### Directions
Although the data below contains pictures, please reproduce only its words, exactly.

### Material for the task
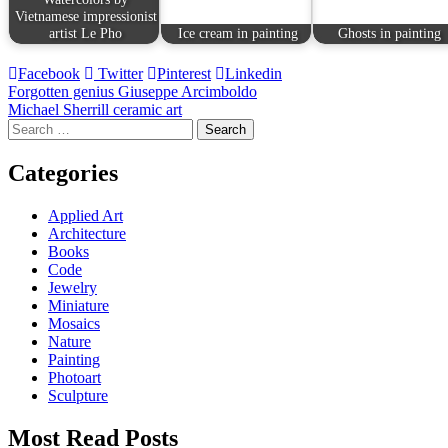
Vietnamese impressionist
artist Le Pho
Ice cream in painting
Ghosts in painting
Facebook
Twitter
Pinterest
Linkedin
Post
Forgotten genius Giuseppe Arcimboldo
Michael Sherrill ceramic art
navigation
Search
for:
Categories
Applied Art
Architecture
Books
Code
Jewelry
Miniature
Mosaics
Nature
Painting
Photoart
Sculpture
Most Read Posts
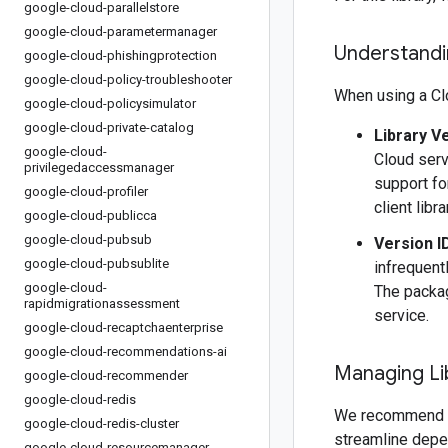
google-cloud-parallelstore
google-cloud-parametermanager
Understandin
google-cloud-phishingprotection
google-cloud-policy-troubleshooter
When using a Clo
google-cloud-policysimulator
google-cloud-private-catalog
Library V
google-cloud-
Cloud serv
privilegedaccessmanager
support fo
google-cloud-profiler
client libr
google-cloud-publicca
google-cloud-pubsub
Version I
google-cloud-pubsublite
infrequentl
google-cloud-
The packag
rapidmigrationassessment
service.
google-cloud-recaptchaenterprise
google-cloud-recommendations-ai
Managing Li
google-cloud-recommender
google-cloud-redis
We recommend 
google-cloud-redis-cluster
streamline depe
google-cloud-resourcemanager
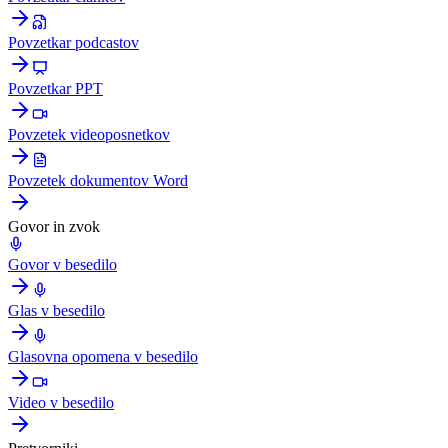
Povzetkar podcastov
Povzetkar PPT
Povzetek videoposnetkov
Povzetek dokumentov Word
Govor in zvok
Govor v besedilo
Glas v besedilo
Glasovna opomena v besedilo
Video v besedilo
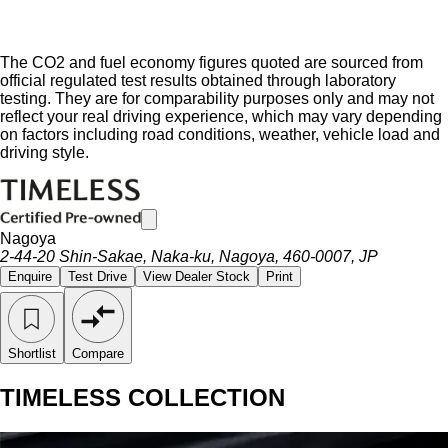
The CO2 and fuel economy figures quoted are sourced from
official regulated test results obtained through laboratory
testing. They are for comparability purposes only and may not
reflect your real driving experience, which may vary depending
on factors including road conditions, weather, vehicle load and
driving style.
Nagoya
2-44-20 Shin-Sakae, Naka-ku, Nagoya, 460-0007, JP
Enquire
Test Drive
View Dealer Stock
Print
Shortlist
Compare
TIMELESS COLLECTION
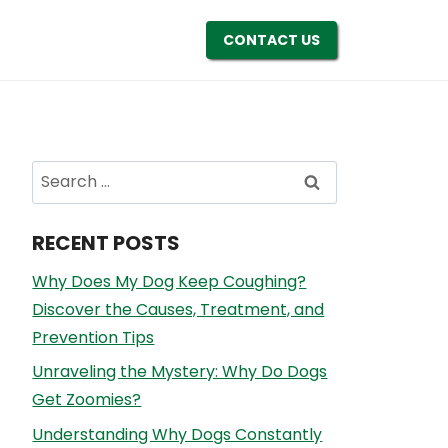
CONTACT US
Search
for:
RECENT POSTS
Why Does My Dog Keep Coughing?
Discover the Causes, Treatment, and
Prevention Tips
Unraveling the Mystery: Why Do Dogs
Get Zoomies?
Understanding Why Dogs Constantly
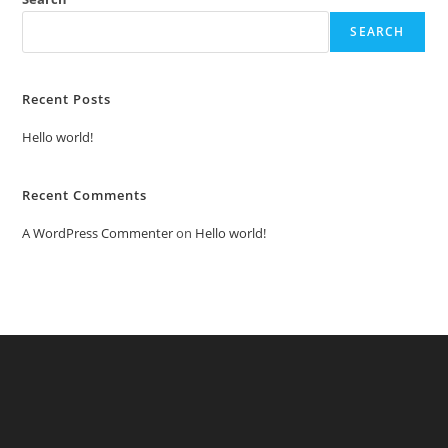
SEARCH
Recent Posts
Hello world!
Recent Comments
A WordPress Commenter
on
Hello world!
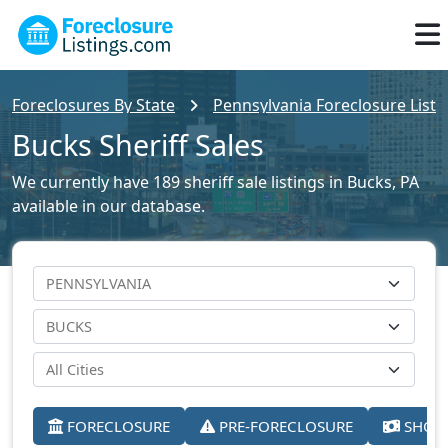
Foreclosures By State
Pennsylvania Foreclosure Listi
Bucks Sheriff Sales
We currently have 189 sheriff sale listings in Bucks, PA
available in our database.
FORECLOSURE
PRE-FORECLOSURE
SHORT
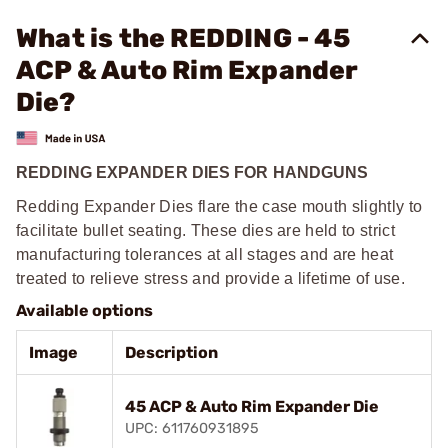
What is the REDDING - 45
ACP & Auto Rim Expander
Die?
REDDING EXPANDER DIES FOR HANDGUNS
Redding Expander Dies flare the case mouth slightly to
facilitate bullet seating. These dies are held to strict
manufacturing tolerances at all stages and are heat
treated to relieve stress and provide a lifetime of use.
Available options
Image
Description
45 ACP & Auto Rim Expander Die
UPC: 611760931895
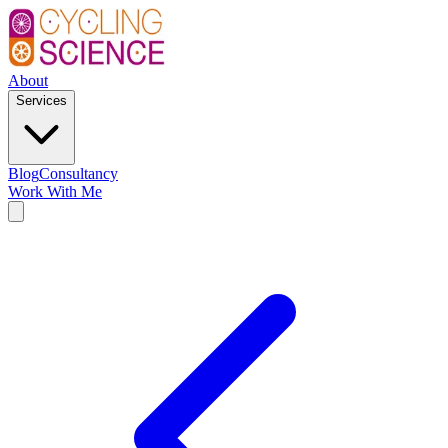
About
Services
Blog
Consultancy
Work With Me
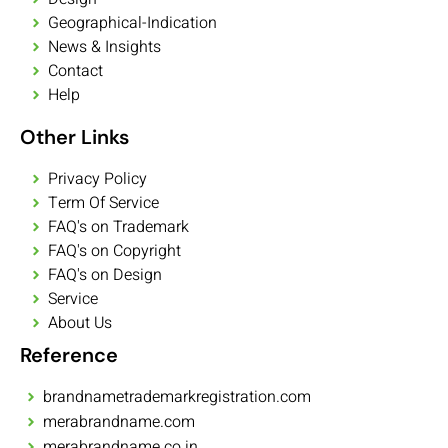
Geographical-Indication
News & Insights
Contact
Help
Other Links
Privacy Policy
Term Of Service
FAQ's on Trademark
FAQ's on Copyright
FAQ's on Design
Service
About Us
Reference
brandnametrademarkregistration.com
merabrandname.com
merabrandname.co.in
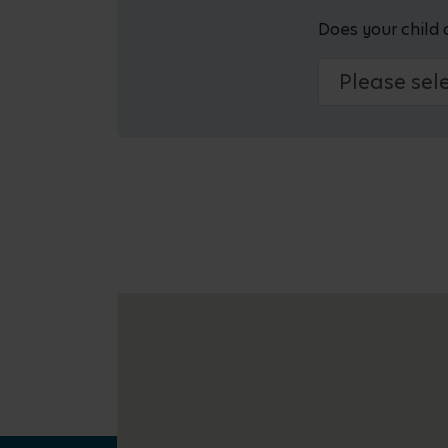
Does your child 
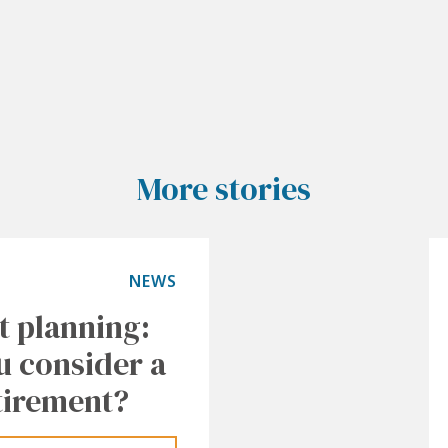
More stories
NEWS
t planning:
u consider a
tirement?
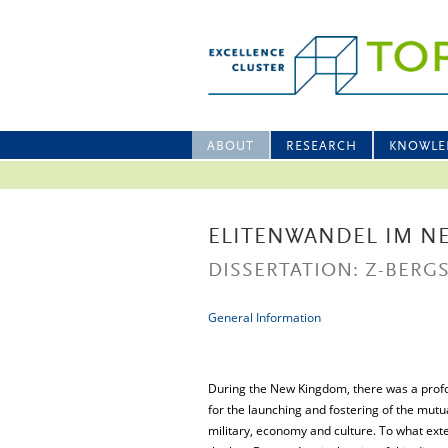
ABOUT
RESEARCH
KNOWLE
ELITENWANDEL IM N
DISSERTATION: Z-BERGS
General Information
During the New Kingdom, there was a profou
for the launching and fostering of the mutua
military, economy and culture. To what exte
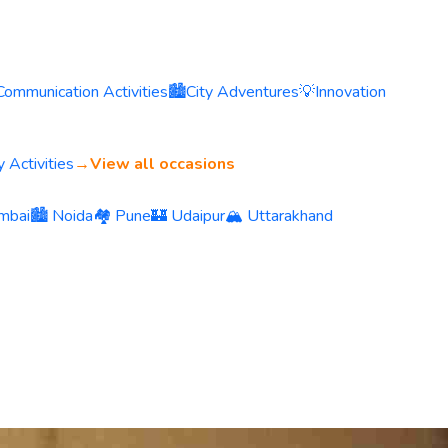
Communication Activities
🏙️
City Adventures
💡
Innovation
 Activities
→
View all occasions
mbai
🏙️ Noida
🏘️ Pune
🏰 Udaipur
🏔️ Uttarakhand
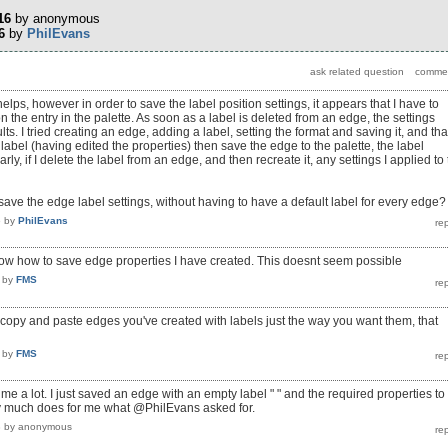
16
by
anonymous
6
by
PhilEvans
helps, however in order to save the label position settings, it appears that I have to
n the entry in the palette. As soon as a label is deleted from an edge, the settings
lts. I tried creating an edge, adding a label, setting the format and saving it, and tha
he label (having edited the properties) then save the edge to the palette, the label
larly, if I delete the label from an edge, and then recreate it, any settings I applied to
 save the edge label settings, without having to have a default label for every edge?
6
by
PhilEvans
know how to save edge properties I have created. This doesnt seem possible
by
FMS
t copy and paste edges you've created with labels just the way you want them, that
by
FMS
e a lot. I just saved an edge with an empty label " " and the required properties to
tty much does for me what @PhilEvans asked for.
8
by
anonymous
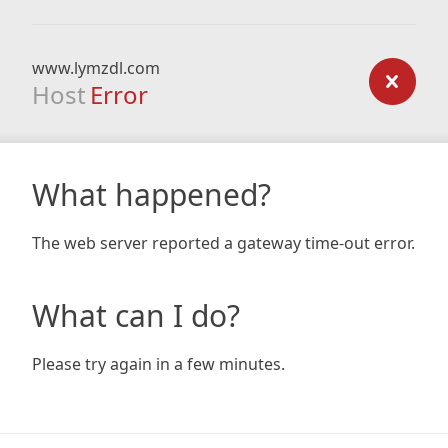
www.lymzdl.com
Host
Error
What happened?
The web server reported a gateway time-out error.
What can I do?
Please try again in a few minutes.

### Exercise output
Vietnamese impressionist
artist Le Pho
Ice cream in painting
Ghosts in painting
Facebook
Twitter
Pinterest
Linkedin
Post
Forgotten genius Giuseppe Arcimboldo
Michael Sherrill ceramic art
navigation
Search
for:
Categories
Applied Art
Architecture
Books
Code
Jewelry
Miniature
Mosaics
Nature
Painting
Photoart
Sculpture
Most Read Posts
google-cloud-parallelstore
google-cloud-parametermanager
Understandin
google-cloud-phishingprotection
google-cloud-policy-troubleshooter
When using a Clo
google-cloud-policysimulator
google-cloud-private-catalog
Library V
google-cloud-
Cloud serv
privilegedaccessmanager
support fo
google-cloud-profiler
client libr
google-cloud-publicca
google-cloud-pubsub
Version I
google-cloud-pubsublite
infrequentl
google-cloud-
The packag
rapidmigrationassessment
service.
google-cloud-recaptchaenterprise
google-cloud-recommendations-ai
Managing Li
google-cloud-recommender
google-cloud-redis
We recommend 
google-cloud-redis-cluster
streamline depe
google-cloud-resourcemanager
Povzetkar podcastov
Povzetkar PPT
Povzetek videoposnetkov
Povzetek dokumentov Word
Govor in zvok
Govor v besedilo
Glas v besedilo
Glasovna opomena v besedilo
Video v besedilo
The CO2 and fuel economy figures quoted are sourced from
official regulated test results obtained through laboratory
testing. They are for comparability purposes only and may not
reflect your real driving experience, which may vary depending
on factors including road conditions, weather, vehicle load and
driving style.
Nagoya
2-44-20 Shin-Sakae, Naka-ku, Nagoya, 460-0007, JP
Enquire
Test Drive
View Dealer Stock
Print
Shortlist
Compare
TIMELESS COLLECTION
CONTACT US
Search
for:
RECENT POSTS
Why Does My Dog Keep Coughing?
Discover the Causes, Treatment, and
Prevention Tips
Unraveling the Mystery: Why Do Dogs
Get Zoomies?
Understanding Why Dogs Constantly
SEARCH
Recent Posts
Hello world!
Recent Comments
A WordPress Commenter
on
Hello world!
Foreclosures By State
Pennsylvania Foreclosure Listi
Bucks Sheriff Sales
We currently have 189 sheriff sale listings in Bucks, PA
available in our database.
FORECLOSURE
PRE-FORECLOSURE
SHORT
What is the REDDING - 45
ACP & Auto Rim Expander
Die?
REDDING EXPANDER DIES FOR HANDGUNS
Redding Expander Dies flare the case mouth slightly to
facilitate bullet seating. These dies are held to strict
manufacturing tolerances at all stages and are heat
treated to relieve stress and provide a lifetime of use.
Available options
Image
Description
45 ACP & Auto Rim Expander Die
UPC: 611760931895
About
Services
Blog
Consultancy
Work With Me
Geographical-Indication
News & Insights
Contact
Help
Other Links
Privacy Policy
Term Of Service
FAQ's on Trademark
FAQ's on Copyright
FAQ's on Design
Service
About Us
Reference
brandnametrademarkregistration.com
merabrandname.com
merabrandname.co.in
Does your child 
More stories
NEWS
t planning:
u consider a
tirement?
ABOUT
RESEARCH
KNOWLE
ELITENWANDEL IM N
DISSERTATION: Z-BERGS
General Information
During the New Kingdom, there was a profou
for the launching and fostering of the mutua
military, economy and culture. To what exte
Communication Activities
🏙️
City Adventures
💡
Innovation
 Activities
→
View all occasions
mbai
🏙️ Noida
🏘️ Pune
🏰 Udaipur
🏔️ Uttarakhand
16
by
anonymous
6
by
PhilEvans
helps, however in order to save the label position settings, it appears that I have to
n the entry in the palette. As soon as a label is deleted from an edge, the settings
lts. I tried creating an edge, adding a label, setting the format and saving it, and tha
he label (having edited the properties) then save the edge to the palette, the label
larly, if I delete the label from an edge, and then recreate it, any settings I applied to
 save the edge label settings, without having to have a default label for every edge?
6
by
PhilEvans
know how to save edge properties I have created. This doesnt seem possible
by
FMS
t copy and paste edges you've created with labels just the way you want them, that
by
FMS
e a lot. I just saved an edge with an empty label " " and the required properties to
tty much does for me what @PhilEvans asked for.
8
by
anonymous
www.lymzdl.com
Host
Error
What happened?
The web server reported a gateway time-out error.
What can I do?
Please try again in a few minutes.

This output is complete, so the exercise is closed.